In recent years, the spatial variability of soil nutrients have been widespread concern and attention with the protection of food security and the rapid development of precision agriculture. According to the research status at home and abroad, the paper chose the Ordinary Kriging, Regression Kriging and Inverse Distance Weighted Interpolation methods to analysis soil nutrients spatial variability characteristics and distribution pattern in Jiutai County. Studies had shown that because of soil nutrient factors that affected differences in the larger, different nutrients were required in different directions. Study results had a great significance to reveal the spatial variation of soil nutrients in the law, as well as the precise and accurate adjustment of soil management measures to optimize the use of nutrients to maximize resources, to obtain the maximum yield and maximum economic efficiency and to reduce the negative impact on the environment, toprotect the land and other agricultural natural resources. The main conclusions were as follows:
     The variation coefficient of Four types of soil nutrients (Total N, Organic matter, Available P and Available K) was between 10-100%, belonging to the middle variation. These changes were as a result of structural factors and random factors. The normal distribution of data found that the four original data did not comply with normal distribution. The only Total N was not in line with the normal distribution after log transfermation, So it can not use Ordinary Kriging.
     To choose some representative environmental factors (terrain factor and NDVI) analysised their correlation with soil nutrients in Jiutai City by ArcGIS, four types of soil nutrients at the level of 0.01 showed negative correlation; Organic matter and Available K at the level of 0.01 showed negative correlation with slope and terrain relief; Organic matter and Available P at the level of 0.01 showed negative correlation with surface roughness; four types of soil nutrients related to vegetation (NDVI) were positive correlated. Although the soil nutrients and environmental factors demonstrated a certain degree of relevance, by fitting multiple linear regression equation found that the agreed coefficient was too low that it lost the significance. Regression Kriging method is more popular now as a prediction of soil nutrients, but the factors which impact it were too complex. However it was not fit to use Regression Kriging fou soil nutrients in Jiutai City.

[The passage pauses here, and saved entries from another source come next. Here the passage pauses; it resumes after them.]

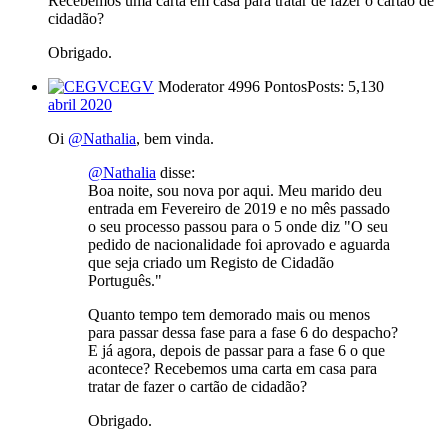
Recebemos uma carta em casa para tratar de fazer o cartão de
cidadão?
Obrigado.
CEGV
Moderator
4996 Pontos
Posts: 5,130
abril 2020
Oi
@Nathalia
, bem vinda.
@Nathalia
disse:
Boa noite, sou nova por aqui. Meu marido deu
entrada em Fevereiro de 2019 e no mês passado
o seu processo passou para o 5 onde diz "O seu
pedido de nacionalidade foi aprovado e aguarda
que seja criado um Registo de Cidadão
Português."
Quanto tempo tem demorado mais ou menos
para passar dessa fase para a fase 6 do despacho?
E já agora, depois de passar para a fase 6 o que
acontece? Recebemos uma carta em casa para
tratar de fazer o cartão de cidadão?
Obrigado.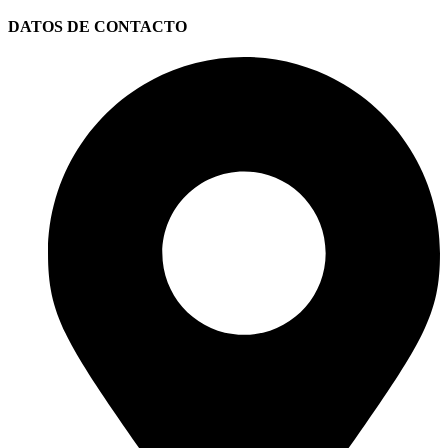
DATOS DE CONTACTO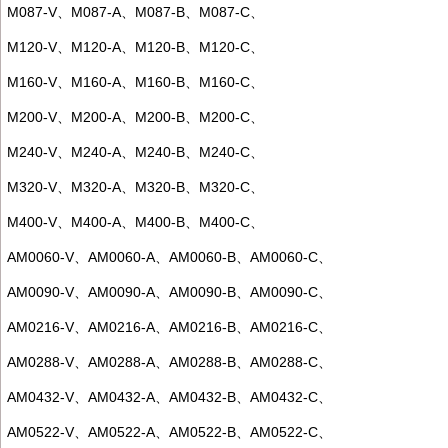
M087-V
、
M087-A
、
M087-B
、
M087-C
、
M120-V
、
M120-A
、
M120-B
、
M120-C
、
M160-V
、
M160-A
、
M160-B
、
M160-C
、
M200-V
、
M200-A
、
M200-B
、
M200-C
、
M240-V
、
M240-A
、
M240-B
、
M240-C
、
M320-V
、
M320-A
、
M320-B
、
M320-C
、
M400-V
、
M400-A
、
M400-B
、
M400-C
、
AM0060-V
、
AM0060-A
、
AM0060-B
、
AM0060-C
、
AM0090-V
、
AM0090-A
、
AM0090-B
、
AM0090-C
、
AM0216-V
、
AM0216-A
、
AM0216-B
、
AM0216-C
、
AM0288-V
、
AM0288-A
、
AM0288-B
、
AM0288-C
、
AM0432-V
、
AM0432-A
、
AM0432-B
、
AM0432-C
、
AM0522-V
、
AM0522-A
、
AM0522-B
、
AM0522-C
、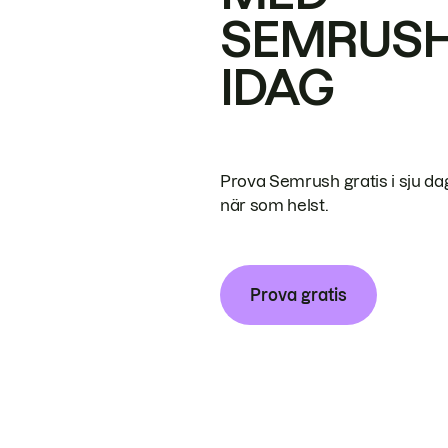
SEMRUS
IDAG
Prova Semrush gratis i sju da
när som helst.
Prova gratis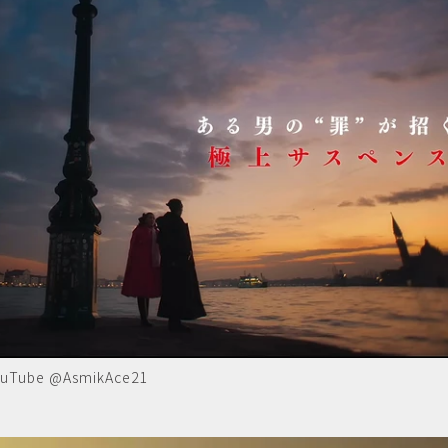
e @AsmikAce21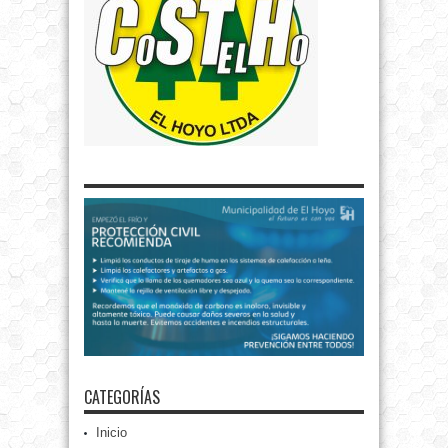
CATEGORÍAS
Inicio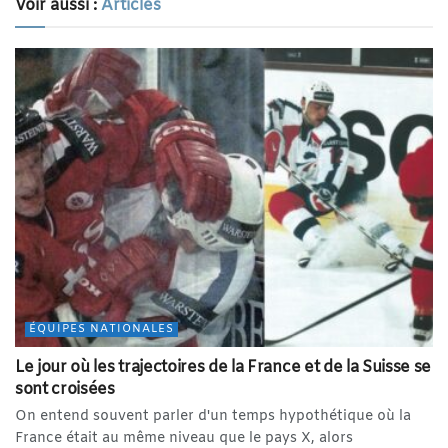
Voir aussi :
Articles
ÉQUIPES NATIONALES
Le jour où les trajectoires de la France et de la Suisse se
sont croisées
On entend souvent parler d'un temps hypothétique où la
France était au même niveau que le pays X, alors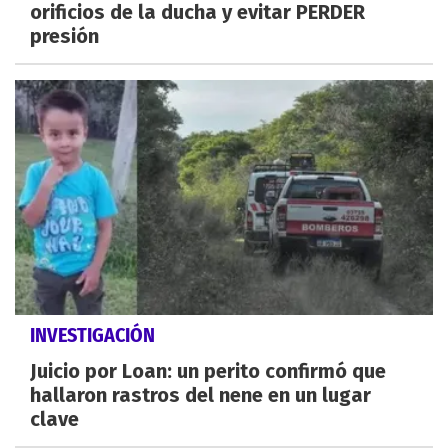
orificios de la ducha y evitar PERDER
presión
INVESTIGACIÓN
Juicio por Loan: un perito confirmó que
hallaron rastros del nene en un lugar
clave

     The ratio of nugget value and base value about Organic matter and Available K was about 20%, showing a strong spatial correlation,that noted structural factors (soil parent material, topography, climate and other natural factors) played a major role to the spatial variability of this two types of soil nutrients . The ratio of nugget value and base value about Available P wsa about 70%, showing a medium spatial correlation, that noted random factors (such as cropping systems, fertilization, cultivation system) played a major role to the spatial variability of available P.

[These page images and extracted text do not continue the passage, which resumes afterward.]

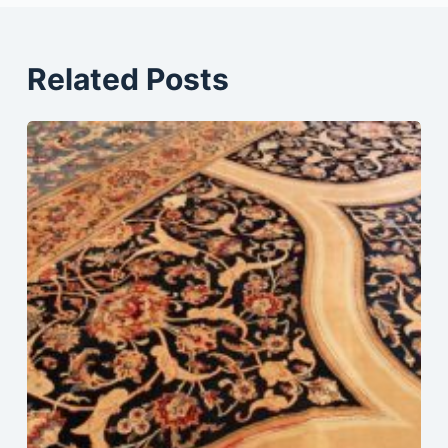
Related Posts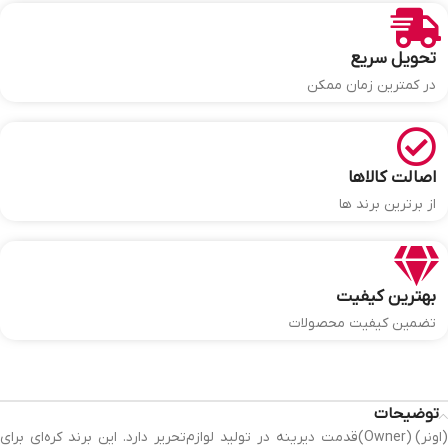
تحویل سریع
در کمترین زمان ممکن
اصالت کالاها
از برترین برند ها
بهترین کیفیت
تضمین کیفیت محصولات
توضیحات
(اونر)
(Owner)
قدمت دیرینه در تولید لوازم‌تحریر دارد. این برند کره‌ای برای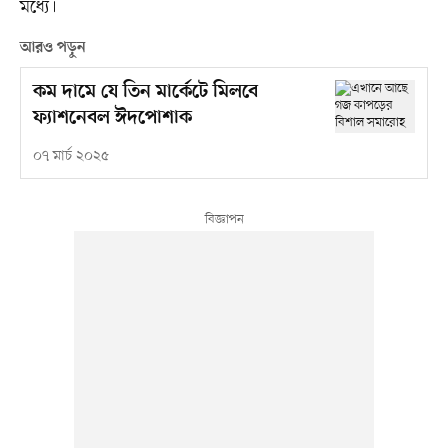
মধ্যে।
আরও পড়ুন
কম দামে যে তিন মার্কেটে মিলবে
ফ্যাশনেবল ঈদপোশাক
০৭ মার্চ ২০২৫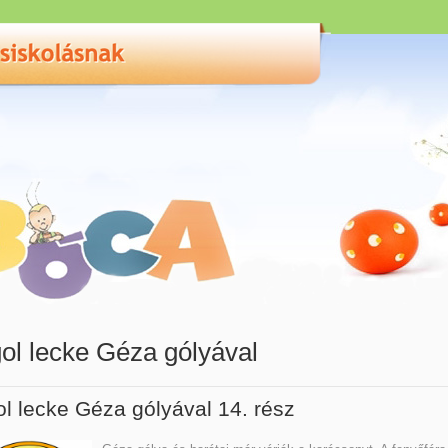
ol lecke Géza gólyával
l lecke Géza gólyával 14. rész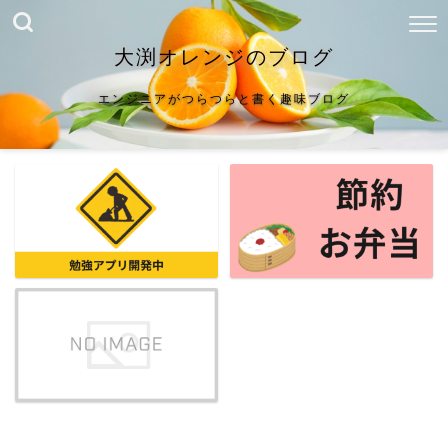
大渕オレンジのブログ
エンジニアがつらつらと書く趣味ブログ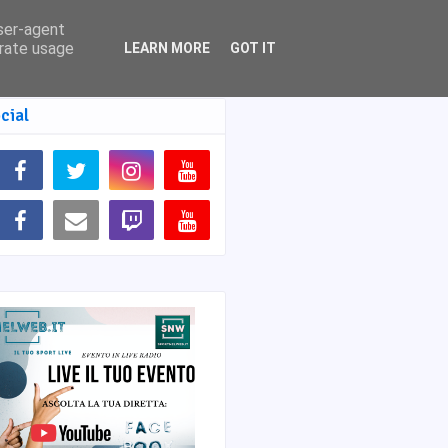
user-agent
erate usage
LEARN MORE
GOT IT
cial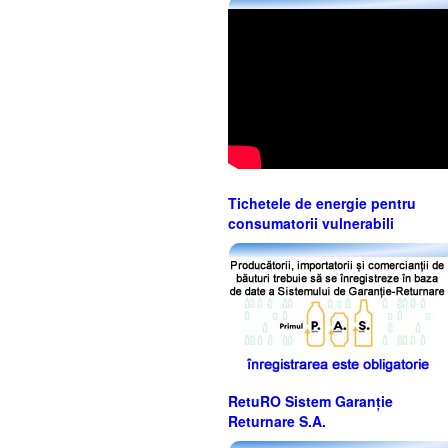
Tichetele de energie pentru
consumatorii vulnerabili
RetuRO Sistem Garanție
Returnare S.A.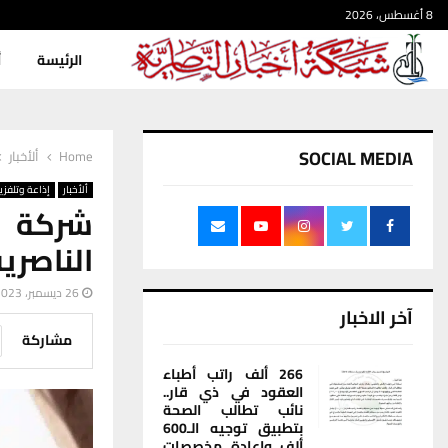
8 أغسطس، 2026
الرئيسة
أ
SOCIAL MEDIA
Home
ألأخبار
ألأخبار
إذاعة وتلفزي
شركة ا
الناصري
26 ديسمبر، 2023
آخر الاخبار
مشاركة
266 ألف راتب أطباء
العقود في ذي قار..
نائب تطالب الصحة
بتطبيق توجيه الـ600
ألف وإعادة مخصصات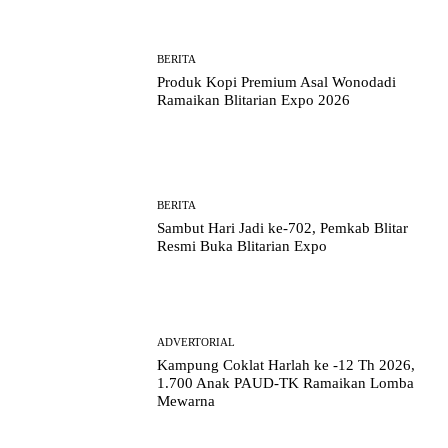
BERITA
Produk Kopi Premium Asal Wonodadi
Ramaikan Blitarian Expo 2026
BERITA
Sambut Hari Jadi ke-702, Pemkab Blitar
Resmi Buka Blitarian Expo
ADVERTORIAL
Kampung Coklat Harlah ke -12 Th 2026,
1.700 Anak PAUD-TK Ramaikan Lomba
Mewarna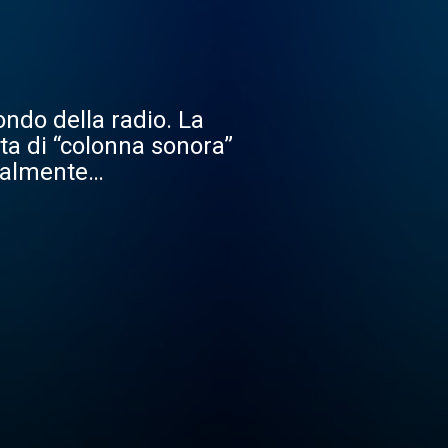
ndo della radio. La
rta di “colonna sonora”
otalmente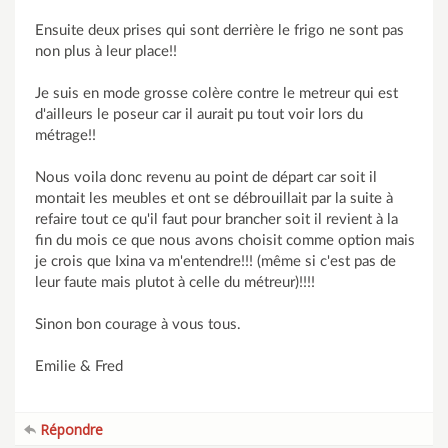
Ensuite deux prises qui sont derrière le frigo ne sont pas
non plus à leur place!!
Je suis en mode grosse colère contre le metreur qui est
d'ailleurs le poseur car il aurait pu tout voir lors du
métrage!!
Nous voila donc revenu au point de départ car soit il
montait les meubles et ont se débrouillait par la suite à
refaire tout ce qu'il faut pour brancher soit il revient à la
fin du mois ce que nous avons choisit comme option mais
je crois que Ixina va m'entendre!!! (même si c'est pas de
leur faute mais plutot à celle du métreur)!!!!
Sinon bon courage à vous tous.
Emilie & Fred
Répondre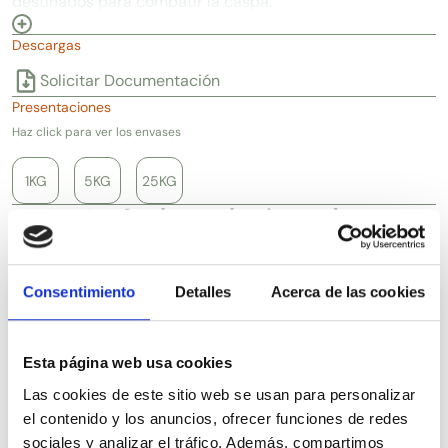
destinados para combatir la caspa.
Descargas
Solicitar Documentación
Presentaciones
Haz click para ver los envases
1KG
5KG
25KG
Artículos relacionados
Consentimiento
Detalles
Acerca de las cookies
Esta página web usa cookies
Las cookies de este sitio web se usan para personalizar
el contenido y los anuncios, ofrecer funciones de redes
sociales y analizar el tráfico. Además, compartimos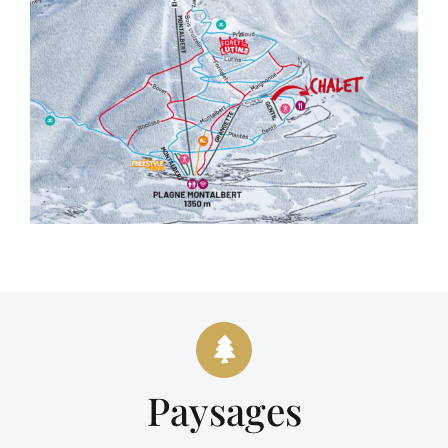
Paysages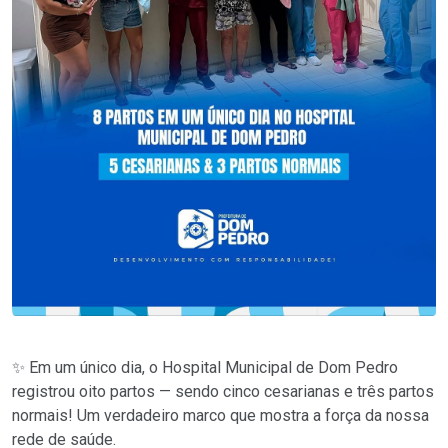
✨ Em um único dia, o Hospital Municipal de Dom Pedro
registrou oito partos — sendo cinco cesarianas e três partos
normais! Um verdadeiro marco que mostra a força da nossa
rede de saúde.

     The prediction map was basically consistent of Ordinary Kriging and Inverse Distance Weighted Interpolation methods to soil nutrients-Organic matter, Available P and Available K. The distribution of Organic matter and Available K were basically the same, showing a direction from southwest to northeast gradually decreasing trend. However, the higher data of Organic matter mainly was in the black soil of corn crops, but the higher data of Available K occurred mainly in the rice crop for the meadow territories. Jiutai City, northeast of the high-lying, southwest low-lying, topographic factors on the distribution of organic matter and potassium played an important role in the control. The distribution of Available P was gradually descending from south to north, and high-value mainly occurred in the tableland areas meadow soil above of which crops mainly maize and arable land types is glebe. Inverse Distance Weighted Interpolation diagram showed that Total N in the distribution of the entire study area was generally low and the maximum value emerged in the lower of part of the region and the southwest and other areas near the mesa and meadow black earth soil above which the main food crops of corn, vegetables and rice grew. This may be the common results of intrinsic factors such as the topography and external factors such as man-made systems, fertilization in Jiutai, however human economic activity made the distribution of nutrients tend homogenization.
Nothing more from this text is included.